All eyes are on Chi-town as the city of Chicago carried out a landmark decision to give out over five million dollars in reparations to 57 African- American victims of police torture. They suffered under the helm of Jon Graham Burge, a former Chicago Police Department detective and his midnight crew of rogue detectives. The men proclaimed acts of being choked, shocked, and suffocated into giving false confessions which for some men, landed them on death row. Burge was accused of torturing over 200 criminal suspects in attempts to gain confessions from 1972 to 1991. Despite the proven claims of the men who suffered under Burge’s command, he never was criminally charged for torture, but instead served a 4 ½ year sentence for perjury about the torture in a civil case and obstruction of justice. Burge was most recently released from a half-way house last year. He still receives a police pension.

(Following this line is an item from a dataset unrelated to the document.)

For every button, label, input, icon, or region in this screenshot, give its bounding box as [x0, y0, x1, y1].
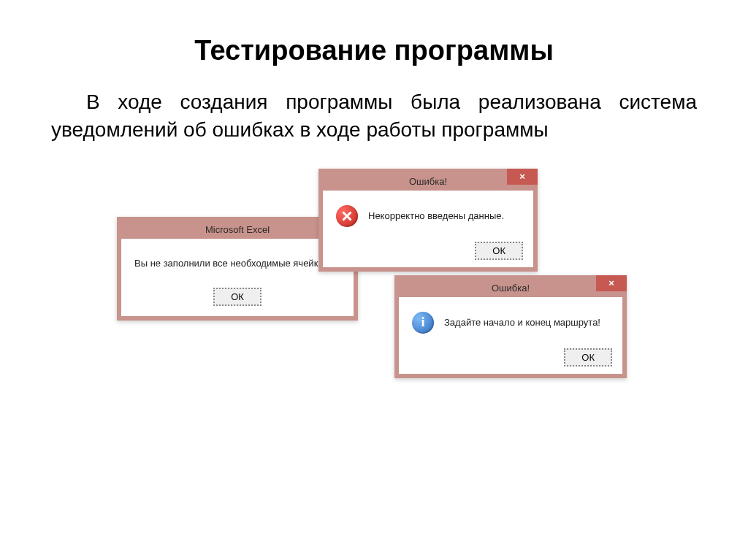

Jon Burge. Source: NBC News

As the first major national city to pay reparations, the Chicago City council hoped that by paying out $100,000 checks to victims, it would incite the beginning of a hopeful, new relationship between African-American residents and the Chicago Police Department. The reparations were only a part of the ordinance passed by the city council in 2015. It also includes a mandated formal apology, construction of a new memorial to the victims, as well as adding police torture as a part of the city’s school history curriculum. The ordinance also agrees to provide psychological counseling and free tuition to some community colleges for the victims and their related family members.

Source: Reuters

It is nice to see the city of Chicago stepping up and taking a stance on trying to rectify it’s poor decision-making and shameful past. However, it only shows that “there is a long way to go”, said Darrell Cannon, a torture victim who also echoed that the payments were only the first step toward healing the city. With video surveillance of Chicago P.D. Officer Jason Van Dyke shooting 17-year-old Laquan McDonald coming to light last year and more recently, last month’s fatal shootings of 55-year-old Bettie Jones and 19-year-old Quintonio LeGrier, the relationship between Chicago law enforcement and the citizens of Chicago are more severed than they are repaired. As tensions continue to rise regarding ongoing and new cases of victims at the hands of Chicago’s P.D., it’s going to take much more than $100,000 checks and apologies to right these wrongs.